A cylinder bursting is possible but extremely, extremely unlikely. 

You would have to rapidly empty a 100# or larger cylinder in a small, enclosed, unventilated space before you would even begin to feel the effects of too much CO2. (I have researched this but dont care to find my sources at this time, just trust me.) 

The only possible danger is the cylinder tipping over and knocking the valve off which can turn the cylinder into a missle. To prevent this any pressurized gas cylinder should be secured to prevent tipping; a simple strap around the cylinder screwed to the wall or stand is perfect. And honestly, I have seen several cylinders tip over in my years working construction, some even hitting the valve, and not one has ever even damaged the valve.


----------



## Centromochlus

I've always wanted a co2 system, but my mom is afraid it will explode! I need to convince her that it is very, very unlikely.


----------



## Darkblade48

I would imagine that a propane tank is more dangerous than a CO2 tank...


----------



## Ruadh

airborne_r6 said:


> Considering that CO2 is used in fire extinguishers to put out fires an explosion is impossible.
> 
> A cylinder bursting is possible but extremely, extremely unlikely.
> 
> You would have to rapidly empty a 100# or larger cylinder in a small, enclosed, unventilated space before you would even begin to feel the effects of too much CO2. (I have researched this but dont care to find my sources at this time, just trust me.)
> 
> The only possible danger is the cylinder tipping over and knocking the valve off which can turn the cylinder into a missle. To prevent this any pressurized gas cylinder should be secured to prevent tipping; a simple strap around the cylinder screwed to the wall or stand is perfect. And honestly, I have seen several cylinders tip over in my years working construction, some even hitting the valve, and not one has ever even damaged the valve.

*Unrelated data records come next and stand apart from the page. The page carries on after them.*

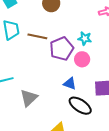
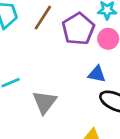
brown line: (37, 36) -> (43, 18), turned -60

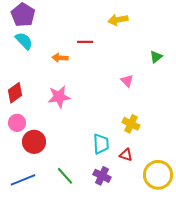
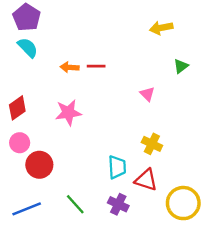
yellow arrow: (118, 20) -> (161, 28), moved
red line: (85, 42) -> (96, 66), moved
red triangle: (126, 155) -> (146, 180), size x1.5

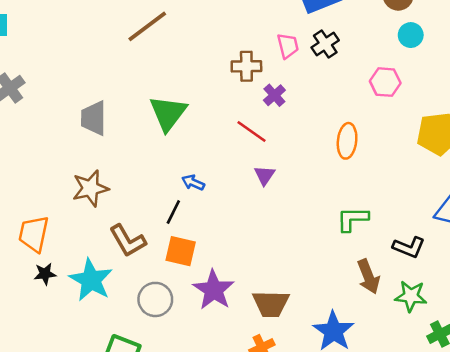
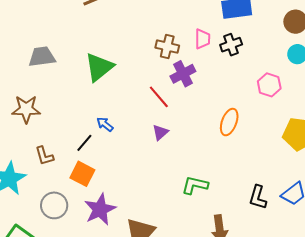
purple cross: (274, 95) -> (183, 74), size x1.4
gray trapezoid: (94, 118) -> (42, 57), turned 68
green L-shape: (353, 219) -> (195, 185), moved
brown L-shape: (128, 241) -> (44, 156), size x0.7
black L-shape: (409, 247) -> (258, 197), moved, turned 70

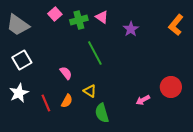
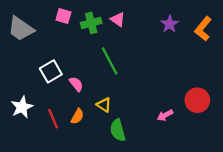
pink square: (55, 14) -> (63, 16), turned -32
purple star: (131, 29) -> (170, 24), moved
white square: (22, 60) -> (51, 71), moved

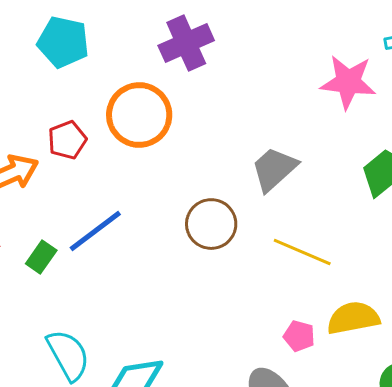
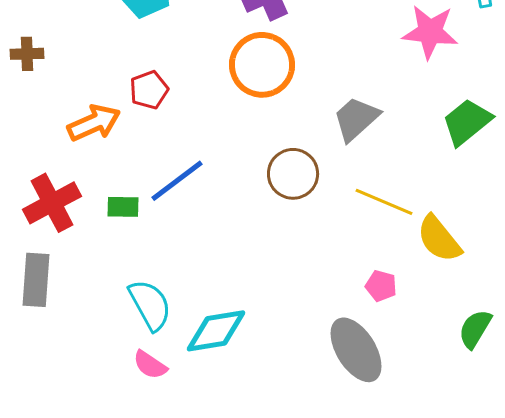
orange circle: (139, 115) -> (262, 65), moved
green rectangle: (41, 257) -> (123, 207), turned 56
yellow semicircle: (353, 318) -> (439, 239), moved, turned -118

This is absolutely correct.

I do, however, want to clear up a possible mis-conception from an earlier post. 

Oxygen will not explode. Oxygen is non-flammable. It will not, by itself, cause an explosion.
Oxygen does promote rapid oxidation, which is what burning is, and this is where the idea of the explosion comes from.
I'm not saying it is without danger, any gas, including the air we breath, under pressure is dangerous if mis-handled.

Thank you and good night

Ruadh


----------



## [email protected]

AzFishKid said:


> I've always wanted a co2 system, but my mom is afraid it will explode! I need to convince her that it is very, very unlikely.


You could point her at the pet supply web sites selling CO2 setups. They wouldn't do it if there was much danger to the end user. Their insurance companies wouldn't permit it. 

For instance
http://pet-supplies.drsfostersmith....ype:product&isort=score&method=and&ts=results

Dry ice is far more dangerous and they sell it at our local megamart Meijers - next to the water ice. 

Also - point her at us. Show her some of the threads, particularly the ones dealing with this exact question.


----------



## [email protected]

Oh, by the way, DIY CO2 can be really dangerous to *your* health if you spill a working bottle of gunk on Mom's carpet.


----------



## plantbrain

They have CO2 gas tanks in every bar that has beer on tap, most every Gas station that sells fountain soda, every restaurant pretty much.

Never heard of anyone dying, getting maimed yet.
More likely to get killed driving with Mom.

Maybe you should walk, ride a bike
And get CO2 gas tank.

Regards, 
Tom barr


----------



## Hoppy

Every time you hop into the family car you are sitting just a few feet away from a tank of really explosive stuff - gasoline. All it takes is a spark at the wrong time and that tank of gasoline will become a massive fire ball. That's when you want the bottle of CO2 handy, to put out the fire. Seriously, we don't even think about the real danger that gasoline brings to our lives, and CO2 is so non-dangerous you can get a CO2 fire extinguisher and dump the entire thing on the kitchen stove to stop a little grease fire, without the CO2 harming anyone. (Don't try that with gasoline:hihi


----------



## jazzlvr123

yunno ive also never heard of anyone getting seriously harmed via co2 explosion so i had to google it and look it up for fun. i only found one article here. that's amazingly low considering how many co2 tanks we are around every day! Walking around Manhattan I'm more likely to get hit by a crazy Cab driver on the sidewalk than i am to get harmed by my co2 tank under my aquarium in the living room. 


however i have heard a story where some fraternity guys put a tank underneath the door of one of the pledges room and turned it on, projecting co2 into the room as an attempt to wake up and frighten the new pledge. the pledge suffocated the the frat guys went to jail! but now im just trying to scare you haha j/k


----------



## PDX-PLT

Hoppy said:


> All it takes is a spark at the wrong time and that tank of gasoline will become a massive fire ball.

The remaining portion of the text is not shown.